• [WHAT THIS TASK INVOLVES] Hunt for the word "адамның" across the entries below, copying each line that holds it.

☆ ☆ ☆

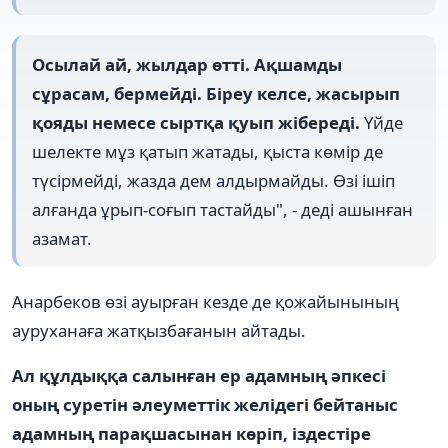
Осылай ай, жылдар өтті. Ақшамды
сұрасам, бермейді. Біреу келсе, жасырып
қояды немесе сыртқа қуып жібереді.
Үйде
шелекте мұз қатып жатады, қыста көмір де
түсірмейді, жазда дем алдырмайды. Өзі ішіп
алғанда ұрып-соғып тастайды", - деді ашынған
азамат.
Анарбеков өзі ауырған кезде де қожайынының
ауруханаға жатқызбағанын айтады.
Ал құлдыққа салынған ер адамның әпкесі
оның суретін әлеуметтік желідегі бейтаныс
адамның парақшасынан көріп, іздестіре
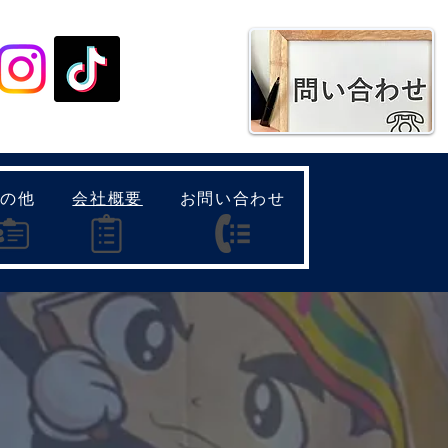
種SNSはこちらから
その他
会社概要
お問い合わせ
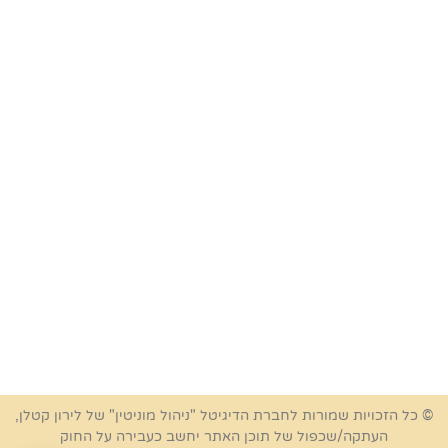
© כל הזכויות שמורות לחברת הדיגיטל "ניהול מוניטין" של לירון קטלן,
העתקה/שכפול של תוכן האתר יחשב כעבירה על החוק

☆ ☆ ☆

• [TASK RESULT]
Ал құлдыққа салынған ер адамның әпкесі
адамның парақшасынан көріп, іздестіре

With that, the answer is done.